Making the Move with UCX
Migrating to Unity Catalog has become significantly easier with the introduction of UCX (Unity Catalog Migration Experience) by Databricks Labs in Q4 2023. UCX streamlines the process by providing the following:
- Automated Assessment: UCX runs jobs and crawls your metastore to assess the migration scope and generate estimates.
- Pre-built Dashboards: Gain insights into the migration process through readily available dashboards within UCX.
- Simplified Migration Jobs: Once the assessment is complete, UCX offers pre-built jobs to execute the actual migration.
Databricks offers several approaches to migrating to Unity Catalog, each catering to different needs:
- Lift and Shift (In-Place): This approach creates a UC database within the existing workspace housing the Hive Metastore.
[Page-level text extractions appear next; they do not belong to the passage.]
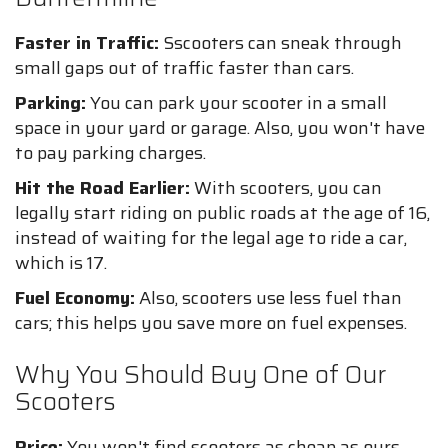
Faster in Traffic:
Sscooters can sneak through
small gaps out of traffic faster than cars.
Parking:
You can park your scooter in a small
space in your yard or garage. Also, you won't have
to pay parking charges.
Hit the Road Earlier:
With scooters, you can
legally start riding on public roads at the age of 16,
instead of waiting for the legal age to ride a car,
which is 17.
Fuel Economy:
Also, scooters use less fuel than
cars; this helps you save more on fuel expenses.
Why You Should Buy One of Our
Scooters
Price:
You won't find scooters as cheap as ours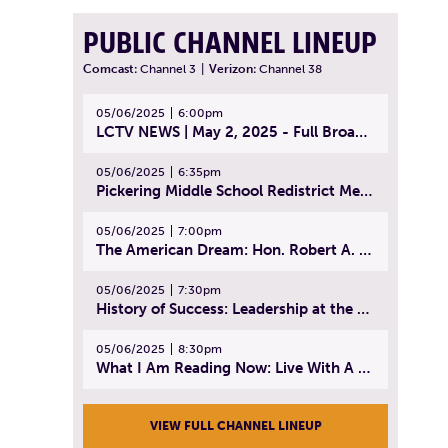
PUBLIC CHANNEL LINEUP
Comcast:
Channel 3
|
Verizon:
Channel 38
05/06/2025
6:00pm
LCTV NEWS | May 2, 2025 - Full Broadcast
05/06/2025
6:35pm
Pickering Middle School Redistrict Meeting | April 30, 2025
05/06/2025
7:00pm
The American Dream: Hon. Robert A. Cornetta | April 23, 2025 - Topic: The Practice of Law
05/06/2025
7:30pm
History of Success: Leadership at the Lynn Tech Hall of Fame | April 14, 2025
05/06/2025
8:30pm
What I Am Reading Now: Live With A Purpose | April 21, 2025 - Book | From Strength to Strength: Finding Success, Happiness, And Deep Purpose in the Second Half of Life
VIEW FULL CHANNEL LINEUP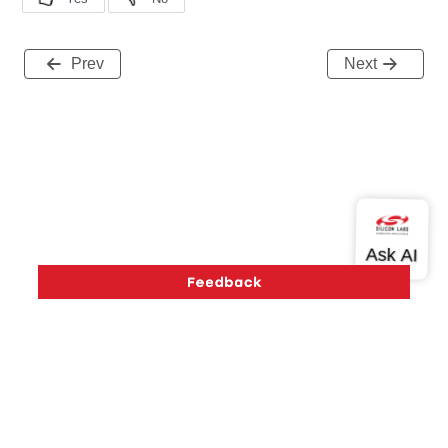
Prev
Next
Version History
Support
About Us
Community
Contact Us
Privacy and Terms
Site Feedback
Copyright © 2026 Silicon Laboratories. All rights reserved.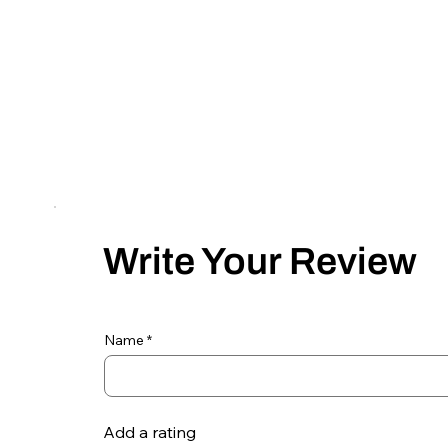
Write Your Review
Name
Add a rating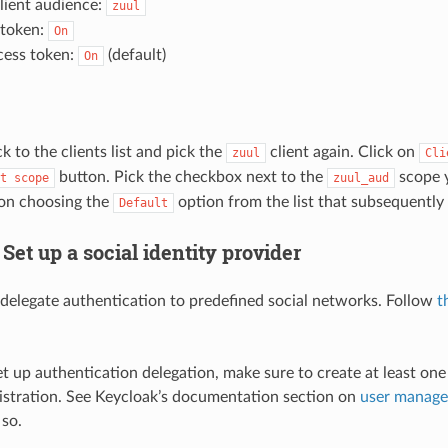
lient audience:
zuul
 token:
On
cess token:
(default)
On
ck to the clients list and pick the
client again. Click on
zuul
Cli
button. Pick the checkbox next to the
scope y
t
scope
zuul_aud
on choosing the
option from the list that subsequently
Default
 Set up a social identity provider
delegate authentication to predefined social networks. Follow
t
et up authentication delegation, make sure to create at least one
gistration. See Keycloak’s documentation section on
user manag
so.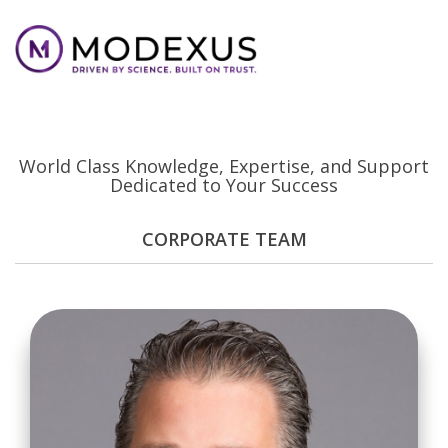
Your Modexus Team
World Class Knowledge, Expertise, and Support
Dedicated to Your Success
CORPORATE TEAM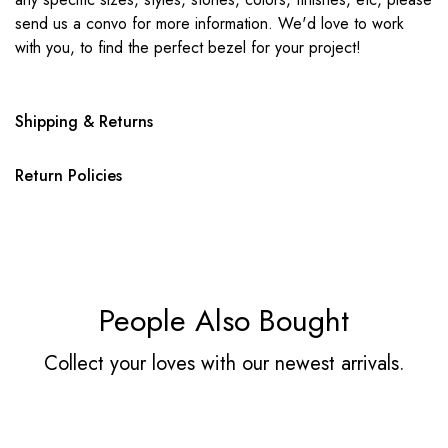
send us a convo for more information. We'd love to work
with you, to find the perfect bezel for your project!
Shipping & Returns
Return Policies
People Also Bought
Collect your loves with our newest arrivals.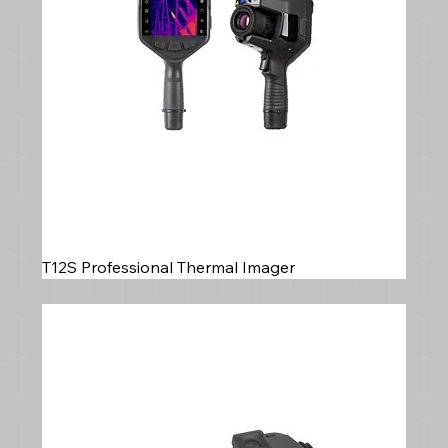
T12S Professional Thermal Imager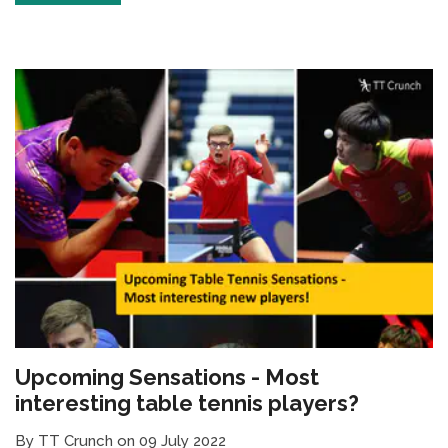
Upcoming Sensations - Most
interesting table tennis players?
By TT Crunch on 09 July 2022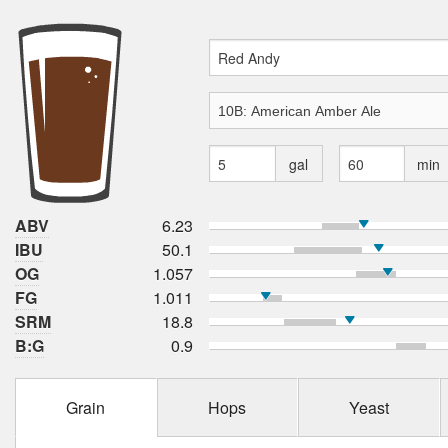
gal
min
ABV
6.23
IBU
50.1
OG
1.057
FG
1.011
SRM
18.8
B:G
0.9
Grain
Hops
Yeast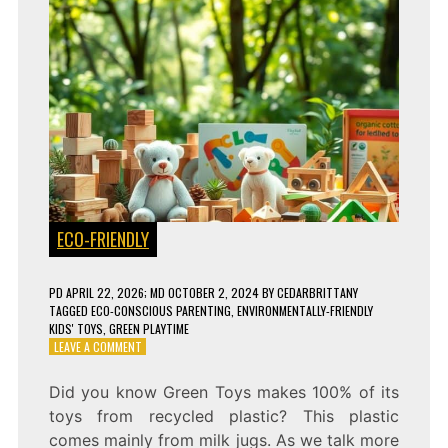
ECO-FRIENDLY
PD
APRIL 22, 2026
; MD OCTOBER 2, 2024
BY
CEDARBRITTANY
TAGGED
ECO-CONSCIOUS PARENTING
,
ENVIRONMENTALLY-FRIENDLY
KIDS' TOYS
,
GREEN PLAYTIME
ON
LEAVE A COMMENT
7
ECO-
Did you know Green Toys makes 100% of its
FRIENDLY
toys from recycled plastic? This plastic
TOYS
THAT
comes mainly from milk jugs. As we talk more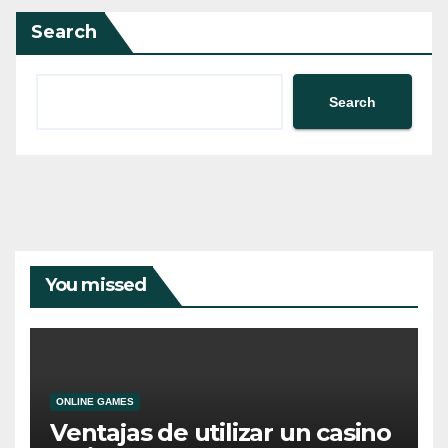
Search
Search
You missed
ONLINE GAMES
Ventajas de utilizar un casino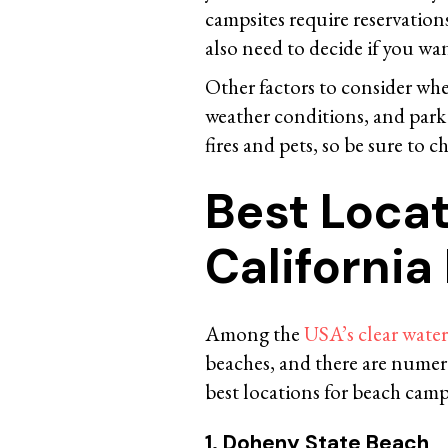
campsites require reservations,
also need to decide if you want
Other factors to consider whe
weather conditions, and park 
fires and pets, so be sure to c
Best Locat
Californi
Among the
USA’s clear wate
beaches, and there are nume
best locations for beach camp
1. Doheny State Beach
UCX facilitates object migration, allowing Hive and Unity Catalog to coexist until full adoption of Unity Catalog.
- New Workspace: Here, a new workspace is created with a dedicated UC database. Objects are migrated using UCX, and both workspaces point to the same data (external location). Jobs are run and validated in both workspaces before transitioning production environments.
- New Project Approach: This approach focuses on granular access control. You can define multiple Unity Catalogs (e.g., UC_Sales, UC_Marketing) aligned with your team structure, with access control set at the catalog level. Alternatively, you can define a single catalog per environment (Prod, Dev, Test) with schemas further created for different enterprise functions (e.g., Prod_Sales, Dev_Finance). The most suitable approach depends on your preferred access control hierarchy.
Post-Migration Considerations and Adoption Strategies
Migrating to Unity Catalog is just the first step. Here’s what to consider next:
- Hive Metastore Coexistence: After migration, the Hive Metastore remains functional. However, updates made there won’t automatically reflect in the Unity Catalog governance tables. To ensure tracking of these tables, encourage users and jobs to interact directly with the Unity Catalog. This means they have to start using a three level namespace like uc_catalog.schema.table in place of existing practice of using two level namespace.
- Driving User Adoption: Start by encouraging data analysts and business users to leverage Unity Catalog’s functionalities. Monitor usage and gradually revoke access to the Hive Metastore as adoption increases. Finally, migrate ETL jobs to Unity Catalog for a complete transition.
Unity catalog is supported by
- Clusters with Databricks Runtime 11.3 LTS or above
- SQL Warehouse (supported by default)
Real-world Success Story
LatentView Analytics helped a leading US software company migrate its legacy Hive Metastore to Unity Catalog. This transition provided valuable insights:
- Improved visibility into upstream and downstream data flows, which helped in reducing the time taken to document the lineage
- Eliminated single points of ownership for tables, thereby reducing data duplication and redundancy.
- Unity catalog unlocked features like user access monitoring and secure data sharing through Delta Sharing, which in turn helped govern how the data is shared and who has access to it.
- While the entire activity was a 4-month 2-person effort for upgrading 300+ Tables, 100+ Notebooks, and Jobs, with the introduction of UCX, the effort could be reduced by 60%
A Unified Path to Data Governance
By addressing the challenge of isolated workspaces, Databricks’ Unity Catalog establishes a central repository for data objects, streamlining management and fostering collaboration. Unity Catalog integrates seamlessly with innovative features like predictive IO and LakehouseIQ, ensuring your environment remains future-proof.
The introduction of UCX has significantly simplified the process, offering automated assessments, pre-built dashboards, and streamlined migration jobs. We recommend evaluating your specific needs and choosing the migration approach that best aligns with your access control structure. Once migrated, focus on driving user adoption and gradually phase out the Hive Metastore. By embracing the Unity Catalog, you unlock a unified platform for data management, empowering your teams to collaborate effectively and leverage the full potential of the Databricks ecosystem.